For something that was thrown together on the hoof in response to the now defunct All-Ireland football quarter-final groups (Super 8s), the provincial round-robins in hurling have proved a surprisingly resilient success.
Now that their third iteration is complete with just provincial finals to come, what are the lessons (or in the sporting vernacular, ‘learnings’) of the format and its impact?
It's proved a robustly open competition. Yet again, the final weekend had something on the line for everyone and a late upheaval in the Leinster pecking order.
Only four counties have got out of their province in all three years and eight of the nine frontline counties have had a crack at the All-Ireland stages – Waterford and its sorrowful mysteries proving the exception, of which more below.
Clare beat them comprehensively on Sunday to top the Munster table and confirm the county – which has neither a provincial nor All-Ireland title during these years – as maybe, surprisingly, the most consistent of the round-robin era. They are top of a three-year table on 17 points, one ahead of Limerick.
The novelty of the format includes the provision of home matches to all counties, a departure from bigger provincial venues taking nearly all the fixtures. As a mechanism for levelling off, it may be losing impact in the Munster championship, where in the successive years of 2018, ’19 and this season, home wins have gone from 5-2 to 5-5 to 4-5.
In fact, no county in the province at this stage has an unbeaten home record over the three years in question.
In Leinster, Galway have made themselves the only undefeated county in round-robin fixtures at their own venue, Pearse Stadium – an interesting statistic given how long and hard the county had to fight for the right to play on their side of the Shannon.
There is a downside. The rapid sequence of matches in a short space of time means that a struggling team can find itself in serious trouble with no way out – because of injuries, suspension or loss of form.
Then there is the effect on provincial finals. Are the provinces primarily set up to provide three All-Ireland qualifiers or two provincial finalists and a spare? It’s pretty clear that for most managers it’s the former but any supposed loss of cachet for the finals, which represent the most traditional of occasions, has not been borne out by experience.
All six (seven if we count the 2018 Leinster replay) of the provincial finales have been well contested and frequently memorable.
The occasions may have the feel of a spur line off the main track – and to an extent were proved as much when neither of the provincial winners in those years went on to add the All-Ireland – but Cork, Limerick, Galway and Wexford in 2019, especially, were all pleased to lift the trophies.
Leinster has always been distorted by the presence of the fifth team, coming and going from the McDonagh Cup.
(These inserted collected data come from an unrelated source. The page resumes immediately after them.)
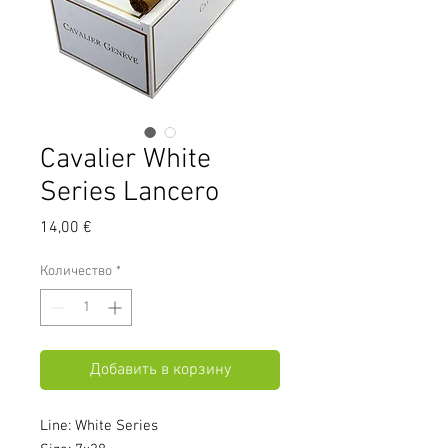
Cavalier White
Series Lancero
Цена
14,00 €
Количество
*
Добавить в корзину
Line: White Series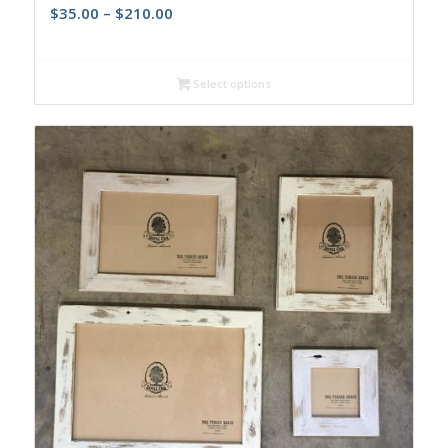
$
35.00
–
$
210.00
Select options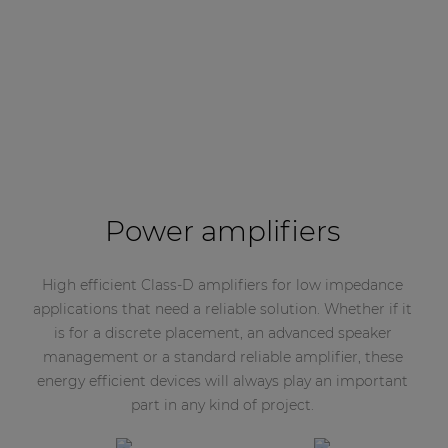
Power amplifiers
High efficient Class-D amplifiers for low impedance
applications that need a reliable solution. Whether if it
is for a discrete placement, an advanced speaker
management or a standard reliable amplifier, these
energy efficient devices will always play an important
part in any kind of project.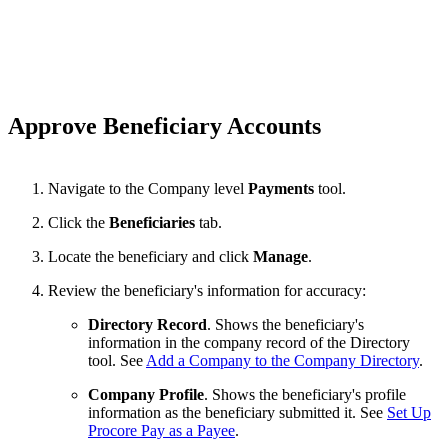
Approve Beneficiary Accounts
Navigate to the Company level
Payments
tool.
Click the
Beneficiaries
tab.
Locate the beneficiary and click
Manage
.
Review the beneficiary's information for accuracy:
Directory Record
. Shows the beneficiary's
information in the company record of the Directory
tool. See
Add a Company to the Company Directory
.
Company Profile
. Shows the beneficiary's profile
information as the beneficiary submitted it. See
Set Up
Procore Pay as a Payee
.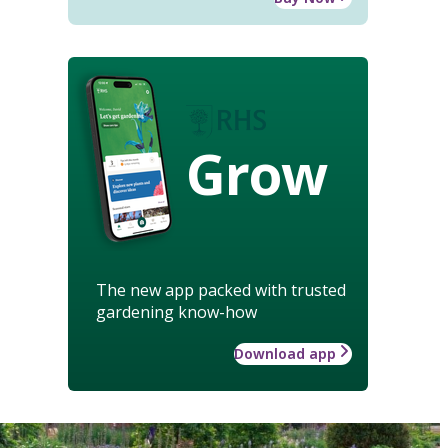
Grow
The new app packed with trusted
gardening know-how
Download app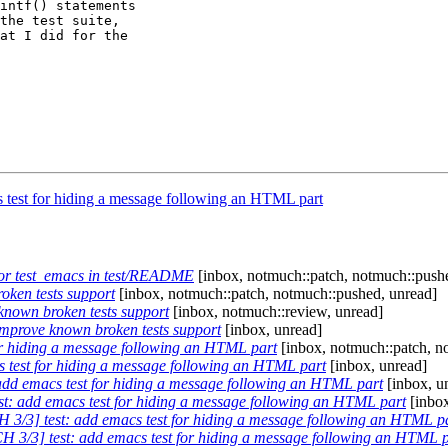
intf() statements

the test suite,

at I did for the

 test for hiding a message following an HTML part
for test_emacs in test/README
[inbox, notmuch::patch, notmuch::push
oken tests support
[inbox, notmuch::patch, notmuch::pushed, unread]
known broken tests support
[inbox, notmuch::review, unread]
improve known broken tests support
[inbox, unread]
or hiding a message following an HTML part
[inbox, notmuch::patch, n
 test for hiding a message following an HTML part
[inbox, unread]
add emacs test for hiding a message following an HTML part
[inbox, u
t: add emacs test for hiding a message following an HTML part
[inbox
 3/3] test: add emacs test for hiding a message following an HTML p
H 3/3] test: add emacs test for hiding a message following an HTML p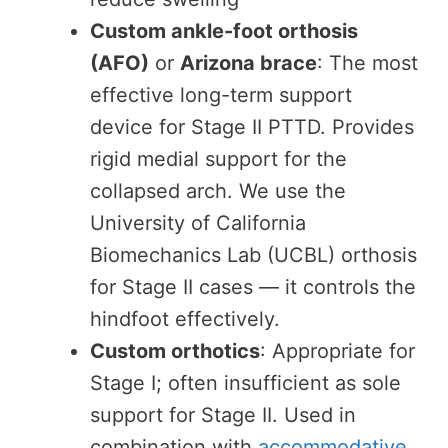
Custom ankle-foot orthosis
(AFO)
or
Arizona brace
: The most
effective long-term support
device for Stage II PTTD. Provides
rigid medial support for the
collapsed arch. We use the
University of California
Biomechanics Lab (UCBL) orthosis
for Stage II cases — it controls the
hindfoot effectively.
Custom orthotics
: Appropriate for
Stage I; often insufficient as sole
support for Stage II. Used in
combination with
accommodative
This year, the addition of another team from that tier made for less than riveting fixture lists, with generally just one match between the top counties in any given week.
It was also seen as unfair to one county, as was the experience of Offaly and Carlow in the first two years, to have to play the four top sides with little prospect of a breakthrough and as result, morale draining away with every match.
This year, having Westmeath as well as Laois in the round-robin and stipulating that they shouldn’t meet until the final match kept the teams on their toes – to the extent that Westmeath took a point off Wexford in the penultimate round before soundly defeating Laois last Saturday.
The capacity of the format to facilitate changed fortunes was emphasised at the weekend when Wexford launched an unexpectedly successful raid on Kilkenny to leapfrog Dublin on the final day. It was a haymaker performance from Darragh Egan's team, whose morale after an encouraging league ended in disaster had looked shattered.
It was also noted that he had the nerve to persevere with the side that had dropped a point to Westmeath and challenge them to show that they were better than that.
Change of fortune, two: Cork became the first team to lose its opening two matches and still qualify from a provincial round-robin. For Tipperary, to finish bottom of the Munster table after the worst beating from their closest rivals in 80 years left the future every bit as grim a prospect as the present is proving.
They have won three All-Irelands since Cork’s last but that cohort has reached the end of the road.
Has Liam Cahill? It would have appeared unthinkable just seven weeks ago but the scale of the disintegration has been overwhelming. One local said that Waterford was just commencing the seven stages of grief and was still in shock.
It’s short odds, however, that things will move pretty swiftly through denial and straight on to anger. After an All-Ireland final, two semi-finals and a league, this championship has come as the first big setback in Cahill’s managerial career.
He won’t want to leave on those terms and deserves another opportunity. It’s been an intense three seasons, crammed into little more than 18 months and the sense of deflation must be numbing.
Players ultimately decide these matters. They must have the honesty to acknowledge that what happened was simply a short campaign beset by runaway adversity. The manager may have questions to answer but so too do most of the players. They need to be strong enough to set aside whatever damage to relationships occurred during what was a particularly turbulent time and reset for the good of Waterford hurling.